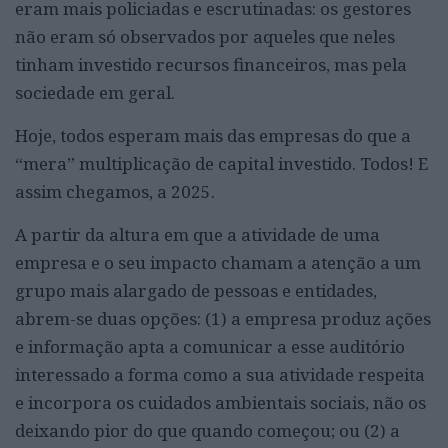
eram mais policiadas e escrutinadas: os gestores
não eram só observados por aqueles que neles
tinham investido recursos financeiros, mas pela
sociedade em geral.
Hoje, todos esperam mais das empresas do que a
“mera” multiplicação de capital investido. Todos! E
assim chegamos, a 2025.
A partir da altura em que a atividade de uma
empresa e o seu impacto chamam a atenção a um
grupo mais alargado de pessoas e entidades,
abrem-se duas opções: (1) a empresa produz ações
e informação apta a comunicar a esse auditório
interessado a forma como a sua atividade respeita
e incorpora os cuidados ambientais sociais, não os
deixando pior do que quando começou; ou (2) a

━━━━━━

● PROBLEM REQUIREMENTS
Your copy should match every entry above exactly and contain no pictures.

● ANSWER TO THIS PROBLEM
eram mais policiadas e escrutinadas: os gestores
não eram só observados por aqueles que neles
tinham investido recursos financeiros, mas pela
sociedade em geral.
Hoje, todos esperam mais das empresas do que a
“mera” multiplicação de capital investido. Todos! E
assim chegamos, a 2025.
A partir da altura em que a atividade de uma
empresa e o seu impacto chamam a atenção a um
grupo mais alargado de pessoas e entidades,
abrem-se duas opções: (1) a empresa produz ações
e informação apta a comunicar a esse auditório
interessado a forma como a sua atividade respeita
e incorpora os cuidados ambientais sociais, não os
deixando pior do que quando começou; ou (2) a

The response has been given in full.